The provision of training to all direct care staff was challenging, with attendance falling below the pre-specified criteria for an adequate intervention ‘dose’; however, there was wide variability in uptake between homes, with one home meeting acceptable criteria and two others only just falling short of this threshold. This suggests that training is possible within certain contexts. These context-specific features are explored in the parallel process evaluation, reporting of which will include reasons for variable staff engagement (e.g. managers presenting training as mandatory) and suggestions for refining intervention content and delivery—for example, reducing duration by optimising content.
Data return rates from staff, where self-completion was required, were poor—a well-known challenge in this setting (for example [28,29]), which needs to be addressed by exploring alternative data collection methods.
Implications for progression
This trial has demonstrated that, whilst care home and resident recruitment is feasible, further refinement of data collection approaches and intervention delivery are needed before progressing to a definitive evaluation of SCTP.
Findings highlight wider challenges to undertaking trials in care homes, including difficulties with participant retention, uncertainties around appropriate resident outcome measures and variability in intervention uptake.

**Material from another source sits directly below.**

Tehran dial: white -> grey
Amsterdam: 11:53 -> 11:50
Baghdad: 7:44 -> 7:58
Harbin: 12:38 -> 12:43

Further work to establish alternative methodological approaches is planned.
Supplementary Material
Acknowledgements:
The authors wish to thank and acknowledge the support of all participating care homes’ staff, residents and their relatives; the Clinical Research Network staff who supported the running of the study in North Yorkshire; members of the Trial Steering Committee and the Lay Advisory Group—for their important and insightful contributions to the trial; and the two other key members of the intervention delivery team, Louise Johnson and Suzanne Froggett, for their expertise and the time they spent training staff at the intervention homes.
Supplementary data:
Supplementary data mentioned in the text are available to subscribers in Age and Ageing online.
Declaration of Conflicts of Interest:
None.
Declaration of Sources of Funding:
This work was supported by a grant from the Chartered Society of Physiotherapy Charitable Trust (grant number OPA/14/03). The funding agency played no role in the design, execution, analysis and interpretation of data or the writing of this manuscript.